§ **Task statement**
For the data that follows, print the line with "21 de maio de 2024", the line with "powstała mapa i", and all lines between them, exactly as they stand. Omit pictures and add nothing.
--- START ---
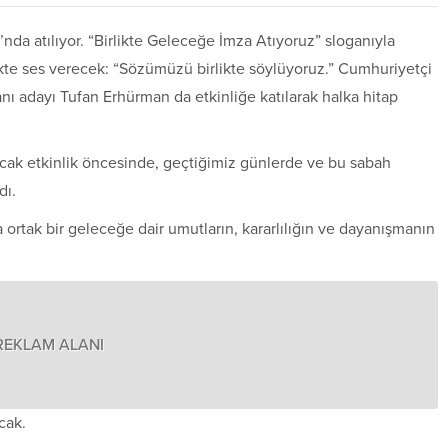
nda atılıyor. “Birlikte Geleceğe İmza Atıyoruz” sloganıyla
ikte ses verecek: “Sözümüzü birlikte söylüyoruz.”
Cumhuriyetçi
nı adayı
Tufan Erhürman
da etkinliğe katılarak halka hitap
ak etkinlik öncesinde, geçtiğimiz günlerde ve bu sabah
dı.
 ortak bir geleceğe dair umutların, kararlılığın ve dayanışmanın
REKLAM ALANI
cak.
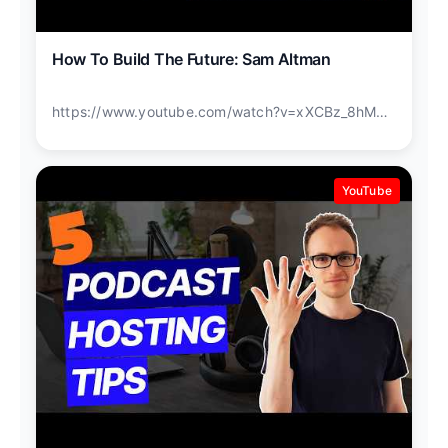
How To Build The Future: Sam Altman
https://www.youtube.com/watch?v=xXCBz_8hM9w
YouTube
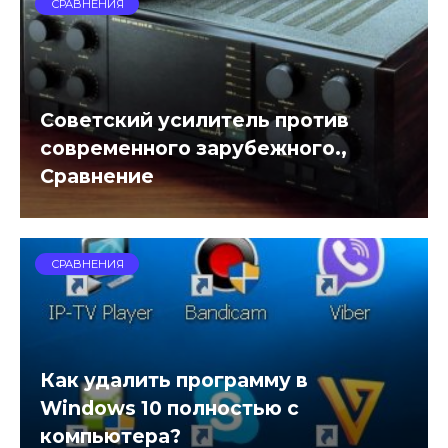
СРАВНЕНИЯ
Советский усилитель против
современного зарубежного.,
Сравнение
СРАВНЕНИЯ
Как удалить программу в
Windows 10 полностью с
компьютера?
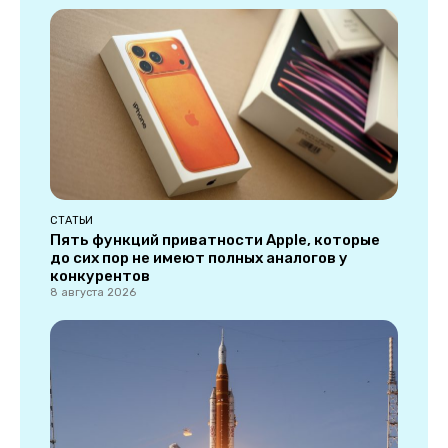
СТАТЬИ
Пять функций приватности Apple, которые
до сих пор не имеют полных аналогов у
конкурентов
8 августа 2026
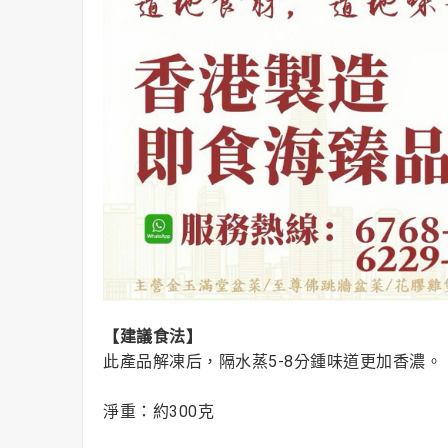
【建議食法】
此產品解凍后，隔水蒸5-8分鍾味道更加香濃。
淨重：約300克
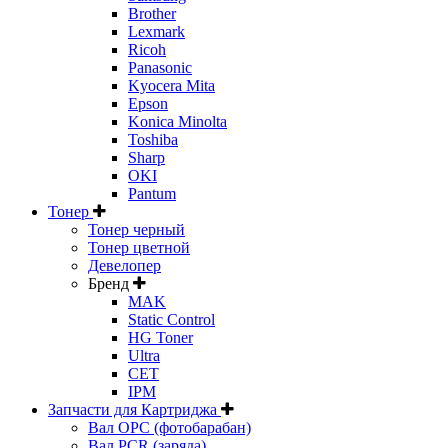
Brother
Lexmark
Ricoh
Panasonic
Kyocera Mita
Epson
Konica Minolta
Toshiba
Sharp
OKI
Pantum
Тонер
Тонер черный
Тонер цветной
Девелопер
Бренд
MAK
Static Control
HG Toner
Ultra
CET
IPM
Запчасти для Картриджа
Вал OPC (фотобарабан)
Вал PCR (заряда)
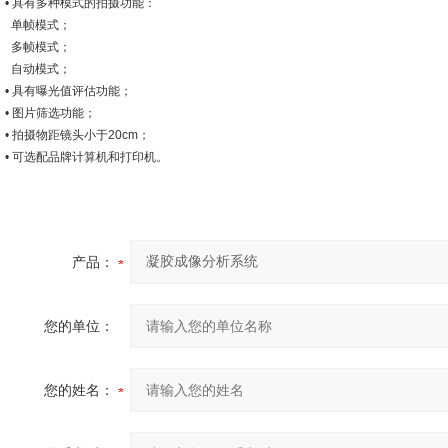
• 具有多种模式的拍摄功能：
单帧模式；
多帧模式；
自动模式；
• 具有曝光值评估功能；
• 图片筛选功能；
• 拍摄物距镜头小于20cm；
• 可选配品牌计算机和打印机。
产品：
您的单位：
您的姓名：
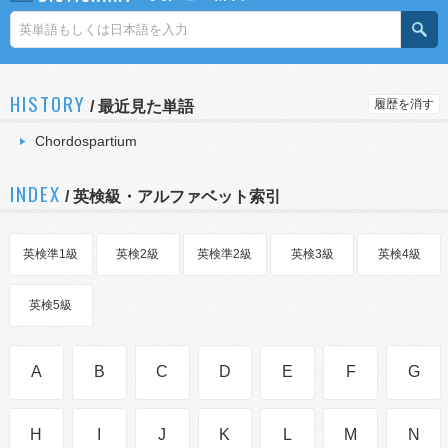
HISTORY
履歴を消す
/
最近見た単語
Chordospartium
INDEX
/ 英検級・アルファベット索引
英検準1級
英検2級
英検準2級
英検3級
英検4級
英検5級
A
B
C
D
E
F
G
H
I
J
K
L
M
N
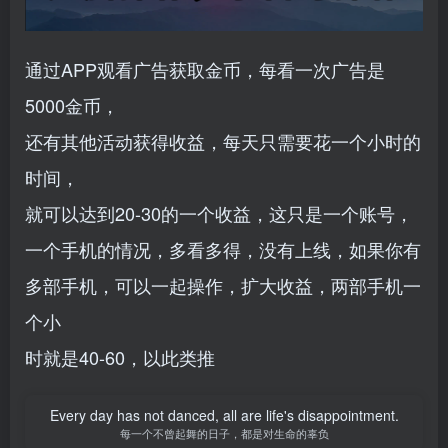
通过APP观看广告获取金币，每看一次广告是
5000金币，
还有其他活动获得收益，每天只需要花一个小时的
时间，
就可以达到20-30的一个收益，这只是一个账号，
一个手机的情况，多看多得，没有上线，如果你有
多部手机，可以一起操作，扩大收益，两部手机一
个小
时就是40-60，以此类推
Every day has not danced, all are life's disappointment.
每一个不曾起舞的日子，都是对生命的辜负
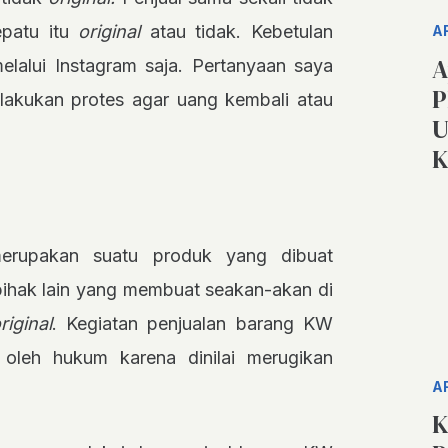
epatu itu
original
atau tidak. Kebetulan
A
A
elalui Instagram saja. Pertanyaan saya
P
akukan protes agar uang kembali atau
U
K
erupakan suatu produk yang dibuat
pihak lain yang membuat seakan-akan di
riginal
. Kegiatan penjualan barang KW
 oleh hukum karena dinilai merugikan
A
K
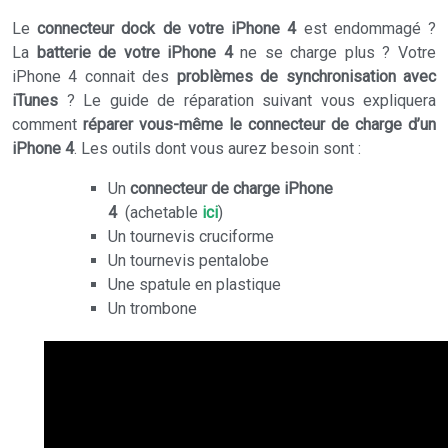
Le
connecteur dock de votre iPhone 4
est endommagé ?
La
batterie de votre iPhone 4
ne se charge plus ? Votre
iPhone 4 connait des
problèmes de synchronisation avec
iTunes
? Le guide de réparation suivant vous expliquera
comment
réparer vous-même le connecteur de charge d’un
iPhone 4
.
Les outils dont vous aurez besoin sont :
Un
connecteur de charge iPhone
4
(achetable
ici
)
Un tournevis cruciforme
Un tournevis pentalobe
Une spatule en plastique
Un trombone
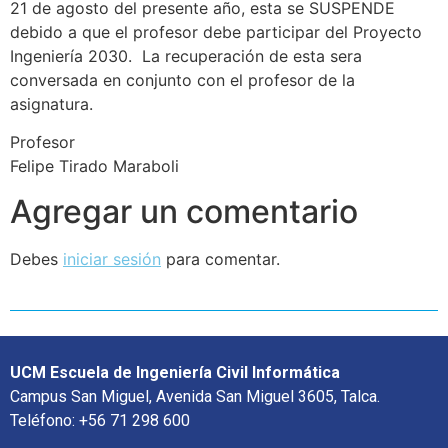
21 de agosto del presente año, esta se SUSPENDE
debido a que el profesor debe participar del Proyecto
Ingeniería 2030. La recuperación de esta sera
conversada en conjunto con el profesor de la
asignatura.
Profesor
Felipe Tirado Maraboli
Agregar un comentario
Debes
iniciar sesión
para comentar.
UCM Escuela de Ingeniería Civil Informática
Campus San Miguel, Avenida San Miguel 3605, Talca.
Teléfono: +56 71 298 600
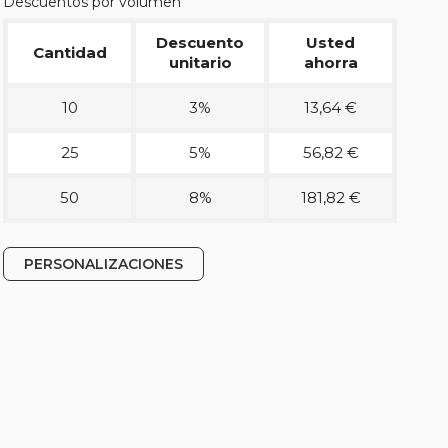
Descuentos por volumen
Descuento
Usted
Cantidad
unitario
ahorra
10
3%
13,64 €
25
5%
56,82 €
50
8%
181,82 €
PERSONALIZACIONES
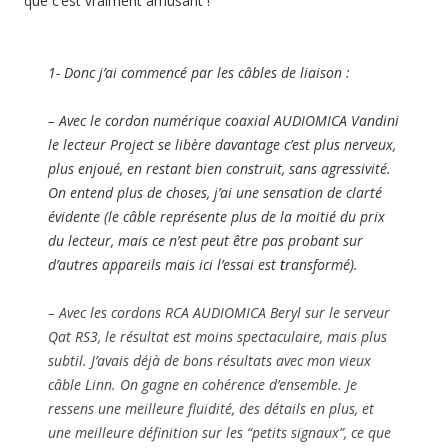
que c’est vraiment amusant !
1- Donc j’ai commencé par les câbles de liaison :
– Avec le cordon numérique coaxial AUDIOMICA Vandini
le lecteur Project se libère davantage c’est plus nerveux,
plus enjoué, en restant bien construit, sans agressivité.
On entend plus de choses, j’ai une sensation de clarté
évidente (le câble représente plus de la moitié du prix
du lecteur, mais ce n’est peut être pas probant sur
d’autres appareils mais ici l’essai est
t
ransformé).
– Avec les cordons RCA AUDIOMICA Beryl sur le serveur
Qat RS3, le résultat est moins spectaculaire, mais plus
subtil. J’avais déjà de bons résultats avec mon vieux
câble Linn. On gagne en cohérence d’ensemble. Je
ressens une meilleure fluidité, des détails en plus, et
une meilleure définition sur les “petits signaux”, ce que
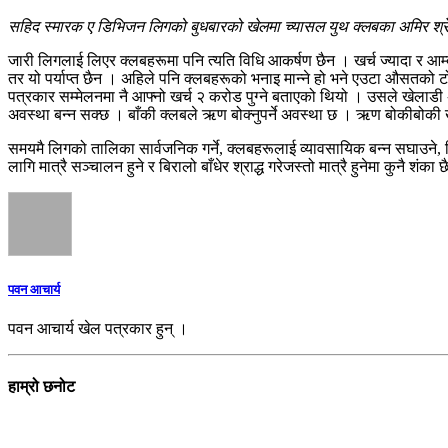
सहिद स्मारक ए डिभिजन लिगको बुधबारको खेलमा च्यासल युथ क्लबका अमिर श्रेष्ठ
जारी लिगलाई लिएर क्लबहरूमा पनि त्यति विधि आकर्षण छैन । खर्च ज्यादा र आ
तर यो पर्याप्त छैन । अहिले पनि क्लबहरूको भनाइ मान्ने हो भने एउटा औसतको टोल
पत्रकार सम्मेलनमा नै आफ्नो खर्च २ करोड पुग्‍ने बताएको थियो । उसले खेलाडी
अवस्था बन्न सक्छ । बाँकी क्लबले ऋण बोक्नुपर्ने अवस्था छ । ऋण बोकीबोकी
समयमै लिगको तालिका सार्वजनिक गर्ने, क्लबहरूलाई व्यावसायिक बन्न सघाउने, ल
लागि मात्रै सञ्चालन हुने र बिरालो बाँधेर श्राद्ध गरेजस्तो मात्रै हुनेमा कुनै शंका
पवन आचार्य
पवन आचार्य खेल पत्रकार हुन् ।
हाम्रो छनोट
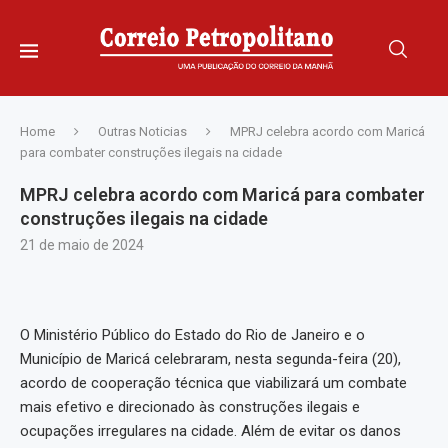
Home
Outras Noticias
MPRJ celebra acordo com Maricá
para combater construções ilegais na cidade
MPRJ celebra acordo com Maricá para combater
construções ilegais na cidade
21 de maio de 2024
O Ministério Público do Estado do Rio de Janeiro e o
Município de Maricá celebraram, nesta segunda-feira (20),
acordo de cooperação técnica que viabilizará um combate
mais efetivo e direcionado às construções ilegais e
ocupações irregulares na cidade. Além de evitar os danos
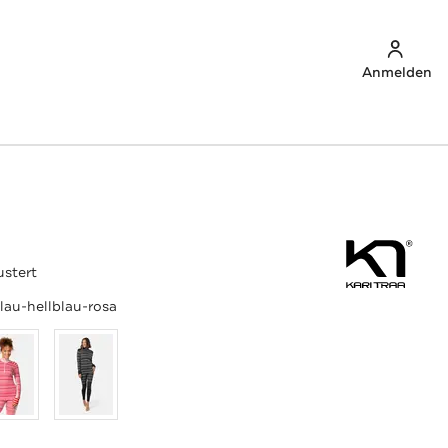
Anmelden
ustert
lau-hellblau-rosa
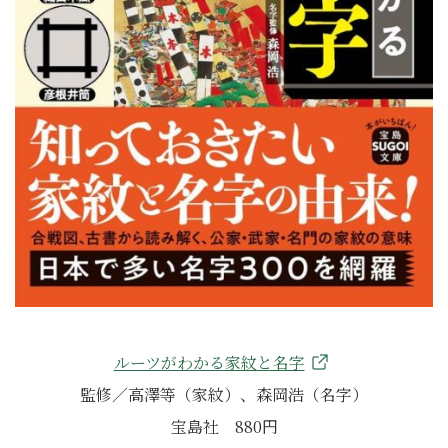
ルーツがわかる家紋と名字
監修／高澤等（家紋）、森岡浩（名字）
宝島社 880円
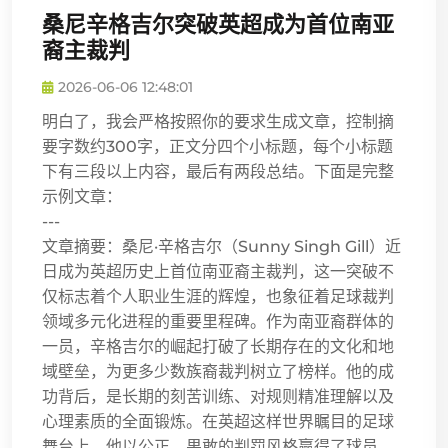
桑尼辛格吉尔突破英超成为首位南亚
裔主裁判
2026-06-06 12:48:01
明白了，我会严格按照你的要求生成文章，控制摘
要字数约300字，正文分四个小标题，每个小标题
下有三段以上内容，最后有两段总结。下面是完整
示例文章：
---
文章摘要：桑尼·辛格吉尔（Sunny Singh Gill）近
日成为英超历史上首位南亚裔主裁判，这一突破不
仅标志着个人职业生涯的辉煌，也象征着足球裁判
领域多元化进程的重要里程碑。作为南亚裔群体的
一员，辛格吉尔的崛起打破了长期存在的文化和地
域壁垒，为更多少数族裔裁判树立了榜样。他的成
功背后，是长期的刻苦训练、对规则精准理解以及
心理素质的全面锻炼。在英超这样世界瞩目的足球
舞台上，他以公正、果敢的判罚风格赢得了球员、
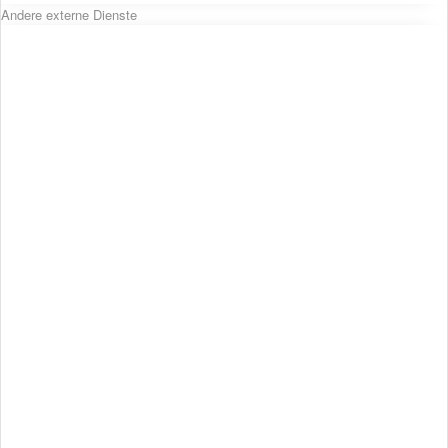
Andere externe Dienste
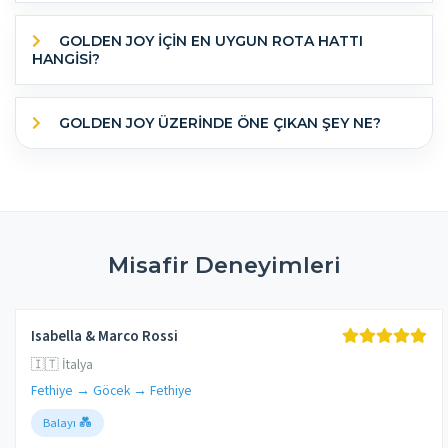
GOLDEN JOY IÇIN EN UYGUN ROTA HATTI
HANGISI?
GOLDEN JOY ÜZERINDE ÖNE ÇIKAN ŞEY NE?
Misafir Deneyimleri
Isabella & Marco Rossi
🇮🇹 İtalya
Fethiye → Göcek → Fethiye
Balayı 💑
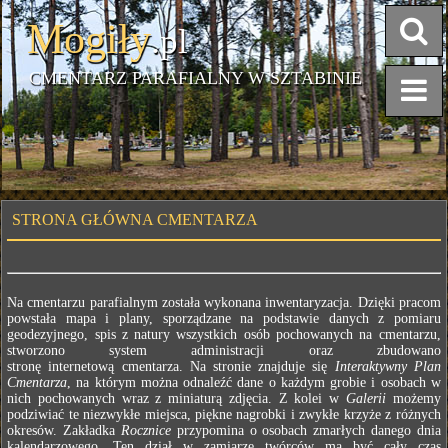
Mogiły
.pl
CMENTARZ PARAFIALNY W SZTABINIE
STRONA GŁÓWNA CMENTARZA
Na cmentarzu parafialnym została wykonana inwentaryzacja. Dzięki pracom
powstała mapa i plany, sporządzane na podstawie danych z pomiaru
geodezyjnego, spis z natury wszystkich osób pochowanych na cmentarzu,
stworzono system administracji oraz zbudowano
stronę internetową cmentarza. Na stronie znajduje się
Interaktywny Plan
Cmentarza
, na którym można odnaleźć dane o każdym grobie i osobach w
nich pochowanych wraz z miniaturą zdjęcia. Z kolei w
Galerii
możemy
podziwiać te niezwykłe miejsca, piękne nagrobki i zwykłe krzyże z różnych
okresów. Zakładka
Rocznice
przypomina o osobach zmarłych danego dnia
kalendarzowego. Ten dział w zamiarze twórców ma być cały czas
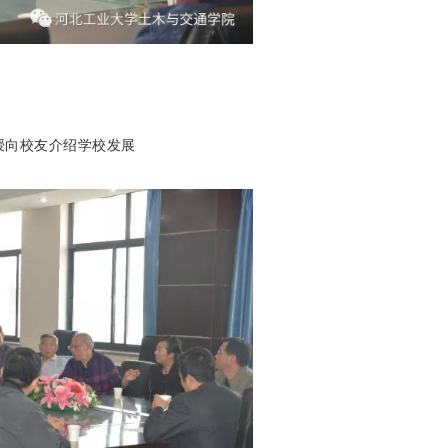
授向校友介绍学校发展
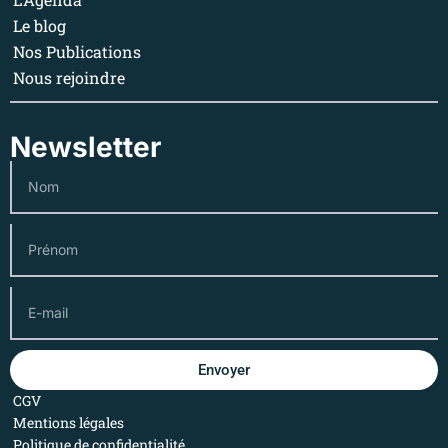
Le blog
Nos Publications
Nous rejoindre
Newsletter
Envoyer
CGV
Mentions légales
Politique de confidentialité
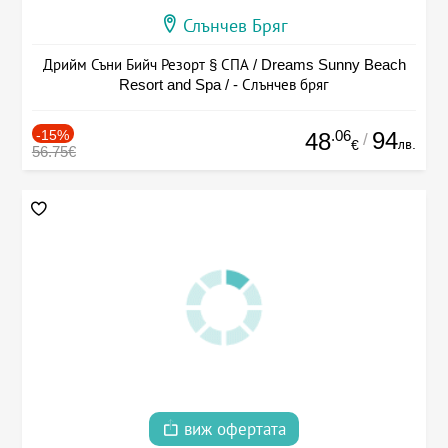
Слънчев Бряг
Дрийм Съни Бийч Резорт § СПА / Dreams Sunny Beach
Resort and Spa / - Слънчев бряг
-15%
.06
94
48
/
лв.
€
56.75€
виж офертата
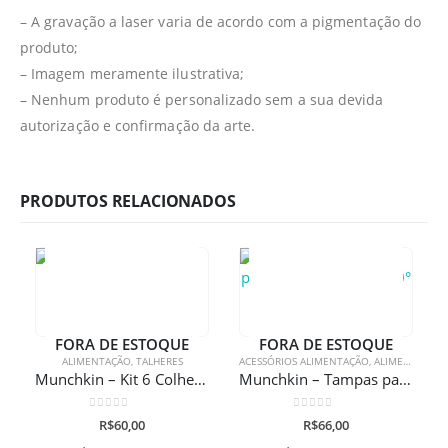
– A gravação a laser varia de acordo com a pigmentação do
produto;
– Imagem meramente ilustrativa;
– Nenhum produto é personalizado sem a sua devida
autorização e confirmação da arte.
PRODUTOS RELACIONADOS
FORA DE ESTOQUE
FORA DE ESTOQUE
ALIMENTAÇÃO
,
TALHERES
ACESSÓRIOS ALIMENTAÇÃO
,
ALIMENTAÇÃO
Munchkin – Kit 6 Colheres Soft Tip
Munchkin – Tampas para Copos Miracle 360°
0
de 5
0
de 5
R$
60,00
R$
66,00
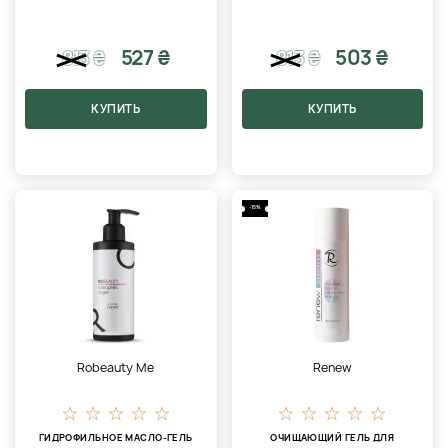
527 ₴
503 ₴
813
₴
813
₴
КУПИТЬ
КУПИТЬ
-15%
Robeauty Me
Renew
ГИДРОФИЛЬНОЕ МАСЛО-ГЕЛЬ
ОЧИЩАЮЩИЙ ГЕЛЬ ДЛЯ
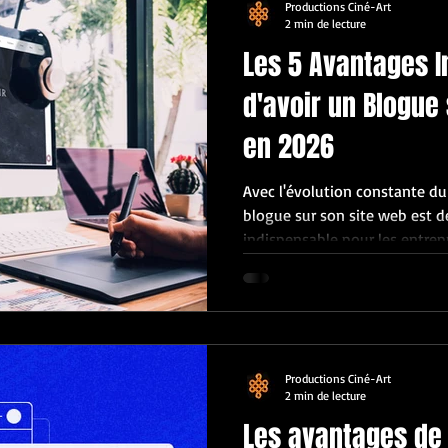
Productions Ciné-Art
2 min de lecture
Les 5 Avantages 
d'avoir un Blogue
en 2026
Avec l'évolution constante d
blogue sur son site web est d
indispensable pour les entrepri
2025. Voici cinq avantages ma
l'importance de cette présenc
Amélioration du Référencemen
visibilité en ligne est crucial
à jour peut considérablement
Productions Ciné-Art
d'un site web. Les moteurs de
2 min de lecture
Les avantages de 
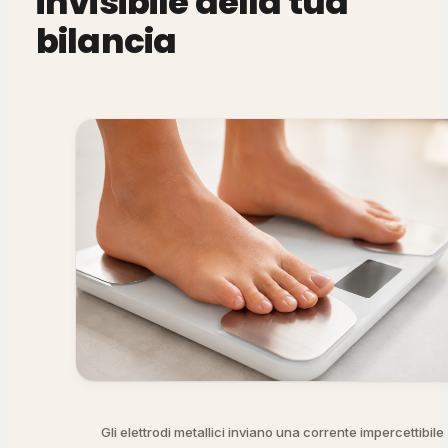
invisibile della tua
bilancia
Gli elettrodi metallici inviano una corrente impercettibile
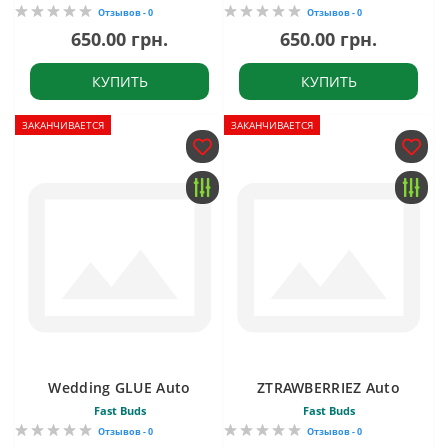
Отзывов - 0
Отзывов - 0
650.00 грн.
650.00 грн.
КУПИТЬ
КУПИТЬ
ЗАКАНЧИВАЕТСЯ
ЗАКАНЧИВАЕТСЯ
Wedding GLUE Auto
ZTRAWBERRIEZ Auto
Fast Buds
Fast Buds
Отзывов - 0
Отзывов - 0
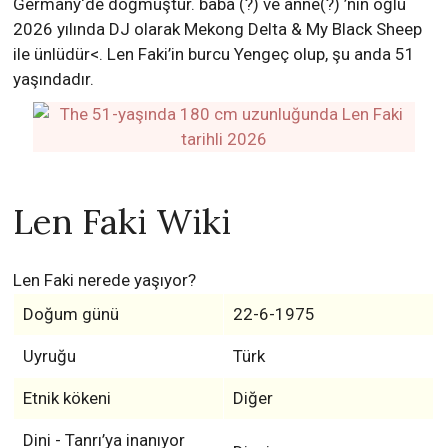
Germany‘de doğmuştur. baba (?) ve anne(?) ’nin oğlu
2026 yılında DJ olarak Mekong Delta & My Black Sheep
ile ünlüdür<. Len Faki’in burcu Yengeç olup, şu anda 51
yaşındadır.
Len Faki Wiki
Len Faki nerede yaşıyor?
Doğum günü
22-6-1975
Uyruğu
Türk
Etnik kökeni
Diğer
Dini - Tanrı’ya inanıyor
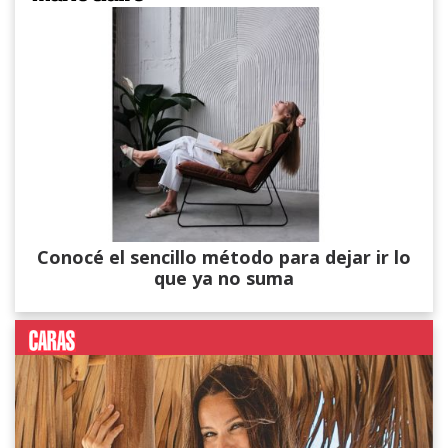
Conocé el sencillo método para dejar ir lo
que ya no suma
--- END ---
§ **Answer section**
21 de maio de 2024
O Ministério Público do Estado do Rio de Janeiro e o
Município de Maricá celebraram, nesta segunda-feira (20),
acordo de cooperação técnica que viabilizará um combate
mais efetivo e direcionado às construções ilegais e
ocupações irregulares na cidade. Além de evitar os danos
Anmelden
ustert
lau-hellblau-rosa
ルーツがわかる家紋と名字
監修／高澤等（家紋）、森岡浩（名字）
宝島社 880円
桑尼辛格吉尔突破英超成为首位南亚
裔主裁判
2026-06-06 12:48:01
明白了，我会严格按照你的要求生成文章，控制摘
要字数约300字，正文分四个小标题，每个小标题
下有三段以上内容，最后有两段总结。下面是完整
示例文章：
---
文章摘要：桑尼·辛格吉尔（Sunny Singh Gill）近
日成为英超历史上首位南亚裔主裁判，这一突破不
仅标志着个人职业生涯的辉煌，也象征着足球裁判
领域多元化进程的重要里程碑。作为南亚裔群体的
一员，辛格吉尔的崛起打破了长期存在的文化和地
域壁垒，为更多少数族裔裁判树立了榜样。他的成
功背后，是长期的刻苦训练、对规则精准理解以及
心理素质的全面锻炼。在英超这样世界瞩目的足球
舞台上，他以公正、果敢的判罚风格赢得了球员、
Andere externe Dienste
GOLDEN JOY IÇIN EN UYGUN ROTA HATTI
HANGISI?
GOLDEN JOY ÜZERINDE ÖNE ÇIKAN ŞEY NE?
Misafir Deneyimleri
Isabella & Marco Rossi
🇮🇹 İtalya
Fethiye → Göcek → Fethiye
Balayı 💑
Mogiły
.pl
CMENTARZ PARAFIALNY W SZTABINIE
STRONA GŁÓWNA CMENTARZA
Na cmentarzu parafialnym została wykonana inwentaryzacja. Dzięki pracom
powstała mapa i plany, sporządzane na podstawie danych z pomiaru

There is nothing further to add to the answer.